[Work instructions]
In the data below, retype exactly the line that contains "Dentista, Endocrinologo, Ginecologo" and every line after it, through the last.

[Data]
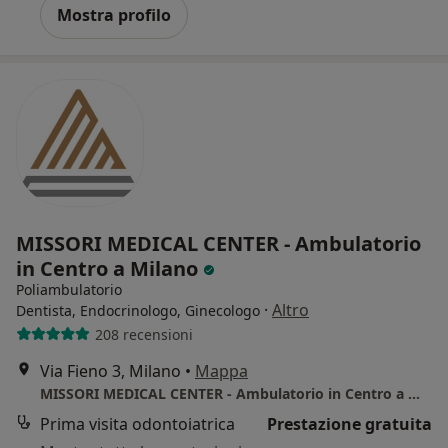
Mostra profilo
MISSORI MEDICAL CENTER - Ambulatorio
in Centro a Milano
Poliambulatorio
·
Altro
Dentista, Endocrinologo, Ginecologo
208 recensioni
Via Fieno 3, Milano
•
Mappa
MISSORI MEDICAL CENTER - Ambulatorio in Centro a Milano
Prima visita odontoiatrica
Prestazione gratuita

[Answer for the task]
Dentista, Endocrinologo, Ginecologo
208 recensioni
Via Fieno 3, Milano
•
Mappa
MISSORI MEDICAL CENTER - Ambulatorio in Centro a Milano
Prima visita odontoiatrica
Prestazione gratuita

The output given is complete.